Statistical analyses

Statistical analyses were done in R (v4.0.4-v4.1.0) with the following descriptions. Normality and homoscedasticity of data were evaluated using Shapiro-Wilk test and Levene’s test, respectively. One-way analysis of variance (ANOVA) and least significant difference (LSD) test were conducted to evaluate the variations of each gene across different sediment depths and types of cold seeps.
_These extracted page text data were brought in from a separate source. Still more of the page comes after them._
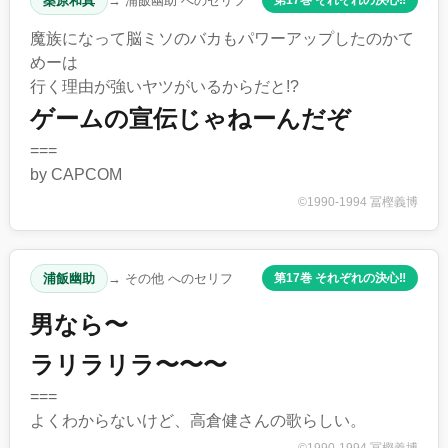
桑原和真
→ 浦飯幽助 へのセリフ
第17巻 それぞれの決心‼︎
魔族になって脳ミソのバカもパワーアップしたのかて
めーは
行く理由が強いヤツがいるからだと!?
ゲームの宣伝じゃねーんだぞ
===
by CAPCOM
©1990-1994 冨樫義博
浦飯幽助
→ その他 へのセリフ
第17巻 それぞれの決心‼︎
男なら〜
ラリラリラ〜〜〜
===
よくわからないけど、高倉健さんの歌らしい。
©1990-1994 冨樫義博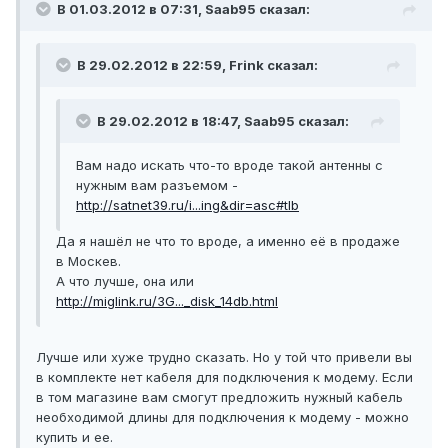
В 01.03.2012 в 07:31, Saab95 сказал:
В 29.02.2012 в 22:59, Frink сказал:
В 29.02.2012 в 18:47, Saab95 сказал:
Вам надо искать что-то вроде такой антенны с
нужным вам разъемом -
http://satnet39.ru/i...ing&dir=asc#tlb
Да я нашёл не что то вроде, а именно её в продаже
в Москев.
А что лучше, она или
http://miglink.ru/3G..._disk_14db.html
Лучше или хуже трудно сказать. Но у той что привели вы
в комплекте нет кабеля для подключения к модему. Если
в том магазине вам смогут предложить нужный кабель
необходимой длины для подключения к модему - можно
купить и ее.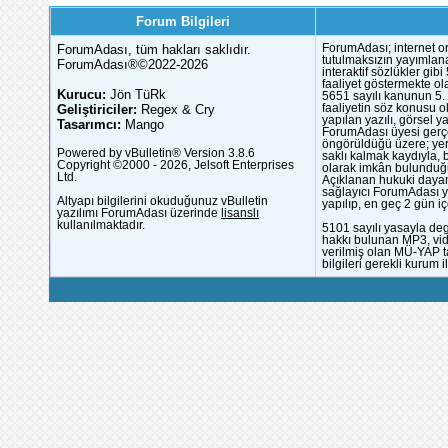
Forum Bilgileri
ForumAdası, tüm hakları saklıdır.
ForumAdası; internet or
tutulmaksızın yayımlana
ForumAdası®©2022-2026
interaktif sözlükler gi
faaliyet göstermekte ola
Kurucu:
Jön TüRk
5651 sayılı kanunun 5. 
Geliştiriciler:
Regex & Cry
faaliyetin söz konusu 
yapılan yazılı, görsel 
Tasarımcı:
Mango
ForumAdası üyesi gerçek
öngörüldüğü üzere; yer 
Powered by vBulletin® Version 3.8.6
saklı kalmak kaydıyla,
Copyright ©2000 - 2026, Jelsoft Enterprises
olarak imkân bulunduğu
Ltd.
Açıklanan hukuki dayan
sağlayıcı ForumAdası y
Altyapı bilgilerini okuduğunuz vBulletin
yapılıp, en geç 2 gün iç
yazılımı ForumAdası üzerinde
lisanslı
kullanılmaktadır.
5101 sayılı yasayla deg
hakkı bulunan MP3, vide
verilmiş olan MÜ-YAP ta
bilgileri gerekli kurum i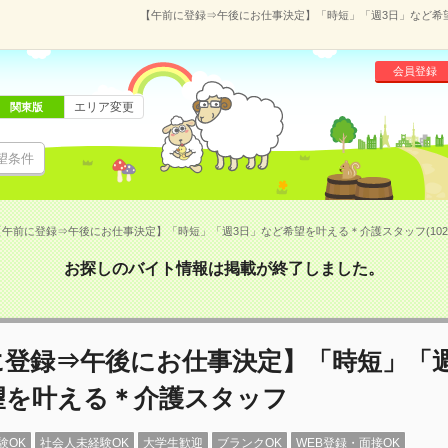
【午前に登録⇒午後にお仕事決定】「時短」「週3日」など希望を
会員登録
エリア変更
関東版
望条件
【午前に登録⇒午後にお仕事決定】「時短」「週3日」など希望を叶える＊介護スタッフ(10200
お探しのバイト情報は掲載が終了しました。
に登録⇒午後にお仕事決定】「時短」「週
望を叶える＊介護スタッフ
験OK
社会人未経験OK
大学生歓迎
ブランクOK
WEB登録・面接OK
The partial least squares discrimination analysis (PLS-DA) was performed based on the GPM values of As cycling genes with R package ‘mixOmics’. The permutational multivariate analysis of variance (PERMANOVA) was employed to test whether As cycling genes shifted among different sediment depths and types of cold seeps using ‘adnois’ function in vegan package. All PERMANOVA tests were performed with 9999 permutations based on Bray–Curtis dissimilarity.